▶ _THE PROBLEM_
The required result is each line of the entries below containing the string "Ubuntu".

[Page-level text extractions]
■ ■ ■ ■

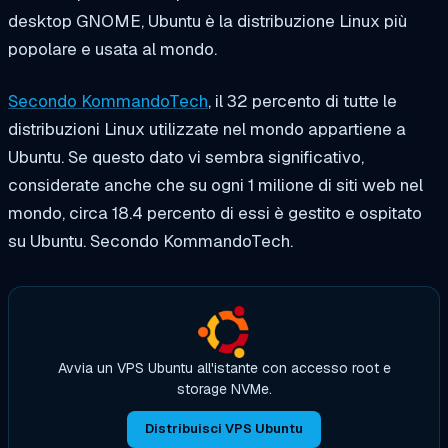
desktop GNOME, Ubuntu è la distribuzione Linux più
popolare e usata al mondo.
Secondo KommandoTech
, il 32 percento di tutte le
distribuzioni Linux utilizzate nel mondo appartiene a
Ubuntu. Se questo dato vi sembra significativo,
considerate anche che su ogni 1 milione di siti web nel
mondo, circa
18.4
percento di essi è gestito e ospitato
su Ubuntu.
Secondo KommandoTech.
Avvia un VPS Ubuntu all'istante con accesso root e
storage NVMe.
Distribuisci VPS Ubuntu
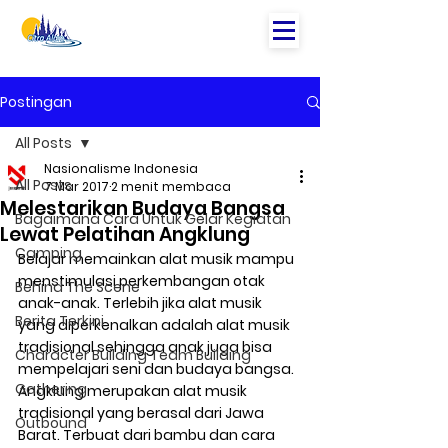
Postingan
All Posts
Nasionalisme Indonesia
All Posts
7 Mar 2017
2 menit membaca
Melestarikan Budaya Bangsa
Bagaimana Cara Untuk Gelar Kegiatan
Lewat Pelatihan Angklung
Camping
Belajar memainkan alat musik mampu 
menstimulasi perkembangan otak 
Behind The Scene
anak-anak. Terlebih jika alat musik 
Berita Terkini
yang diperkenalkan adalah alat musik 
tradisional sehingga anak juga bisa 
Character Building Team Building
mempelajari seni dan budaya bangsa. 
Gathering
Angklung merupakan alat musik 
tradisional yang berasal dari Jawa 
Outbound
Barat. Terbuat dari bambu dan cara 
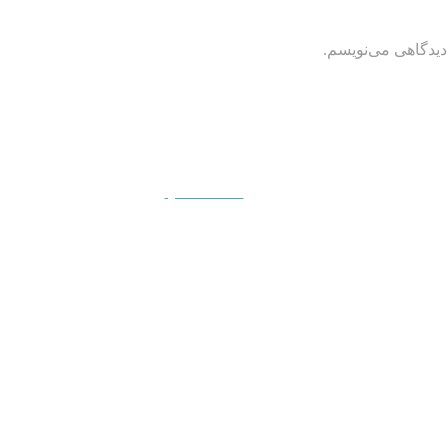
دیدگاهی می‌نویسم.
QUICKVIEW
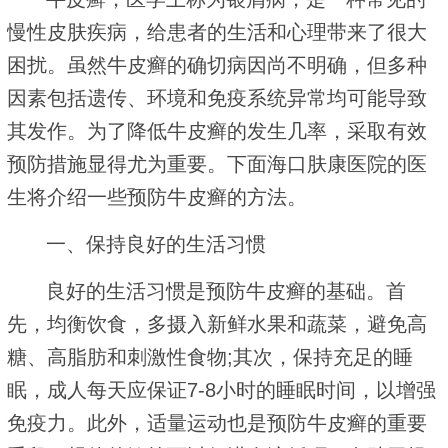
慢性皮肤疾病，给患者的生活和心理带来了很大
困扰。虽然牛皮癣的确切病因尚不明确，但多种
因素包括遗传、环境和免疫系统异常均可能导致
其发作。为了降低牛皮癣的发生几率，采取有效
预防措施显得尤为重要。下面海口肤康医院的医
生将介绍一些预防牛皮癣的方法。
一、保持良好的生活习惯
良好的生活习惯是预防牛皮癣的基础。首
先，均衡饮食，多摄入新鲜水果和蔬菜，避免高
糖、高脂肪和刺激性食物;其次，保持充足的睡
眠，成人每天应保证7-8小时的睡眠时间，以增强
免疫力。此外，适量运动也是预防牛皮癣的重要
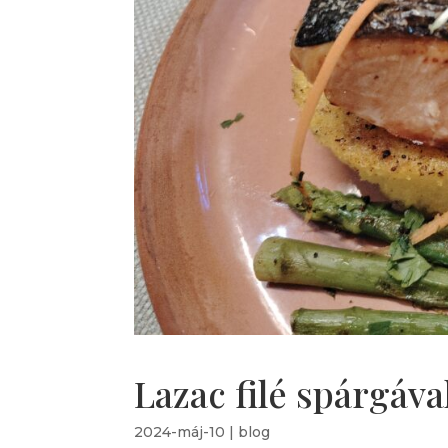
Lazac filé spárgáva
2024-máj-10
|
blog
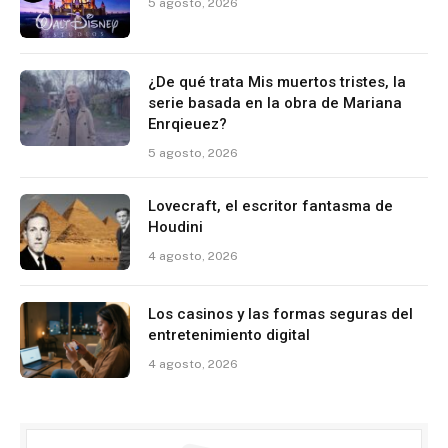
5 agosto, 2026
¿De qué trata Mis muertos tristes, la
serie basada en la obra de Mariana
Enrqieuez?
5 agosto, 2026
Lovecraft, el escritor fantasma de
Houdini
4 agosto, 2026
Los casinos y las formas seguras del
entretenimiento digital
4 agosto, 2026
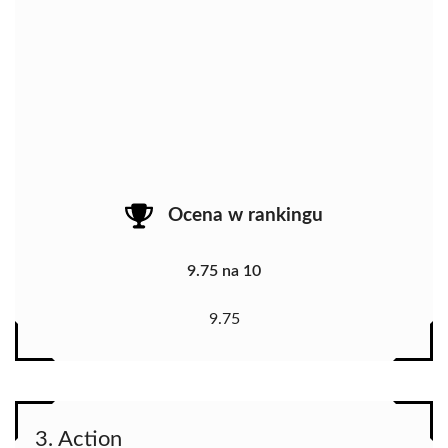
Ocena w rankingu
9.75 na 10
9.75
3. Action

■ ■ ■ ■

▶ _TASK SOLUTION_
desktop GNOME, Ubuntu è la distribuzione Linux più
Ubuntu. Se questo dato vi sembra significativo,
su Ubuntu.
Avvia un VPS Ubuntu all'istante con accesso root e
Distribuisci VPS Ubuntu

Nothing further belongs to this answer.